Since Letty's real life is exponentially more interesting than her aimless scraps of fiction, Margaret decides that a little appropriation couldn't hurt, if only to rouse the Muse from slumber. But soon, as Letty has helped get her family into massive debt, Margaret is actually egging her on for the sake of the story, which she says in retrospect thrilled her with its brilliant parallels to Madame Bovary, without troubling her at all with the details Emma Bovary's particular fate.

All Is Vanity is a novel of ideas and commentary and, as a plot based around writer's block and emails might suggest, not of action. Furthermore, as the biblical decisiveness of the title portends, there is nothing very subtle or surprising about the message; most of the lessons you'll take away are clear within 10 pages. Yet Schwarz writes such a spry, pithy prose that the book never becomes ponderous or preachy. Both Margaret and Letty's narratives are humorous and self-deprecating, effective counterpoise to the bleakness and betrayal the friends sink into. Even as they are magnetized to that world of catered and publicized elitism, they can also see its absurdity. Many of the pleasures in the book are in the voyeuristic glance we get at the lifestyles of the uppity: the gardeners, private tutors, SUVs, club chairs, wet bars, charity galas, and brisk, oblivious condescension that serve as their necessary accoutrements, of which Letty must try to incorporate into her home and family.
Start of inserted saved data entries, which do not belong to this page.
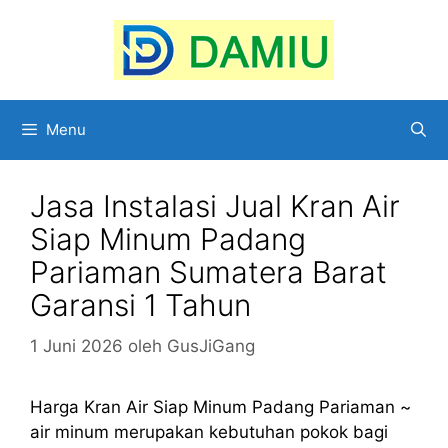
Langsung
ke
isi
Menu
Jasa Instalasi Jual Kran Air
Siap Minum Padang
Pariaman Sumatera Barat
Garansi 1 Tahun
1 Juni 2026
oleh
GusJiGang
Harga Kran Air Siap Minum Padang Pariaman ~
air minum merupakan kebutuhan pokok bagi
Speaking about her own intentions, Margaret rhetorically asks, "How many people believe they have a novel fully formed in the backs of their brains ... and are convinced that if only they could manage to tear themselves away from much more important work, they would just 'write it up?' I would say one in two." This may be an exaggeration, but such an attitude is certainly complicit with much of what is most ugly in art and perhaps culture in general. Novels like Margaret's are founded on the basic insincerity that completion and reward are more important than the work itself. What makes Letty's missives so enjoyable (and ripe for plagiarism) are just the qualities that Margaret lacks: humility, sensitivity and self-consciousness.

The writing in All Is Vanity reflects an understanding of this difference. Underneath its pillory against modern idol worshipping, Schwarz carefully limns the tale of a friendship destroyed by ambition. The characters are guilty of tremendous folly, but they are still drawn with care and compassion, and it is this kind of essential empathy that makes writing, in fact, no vain thing at all.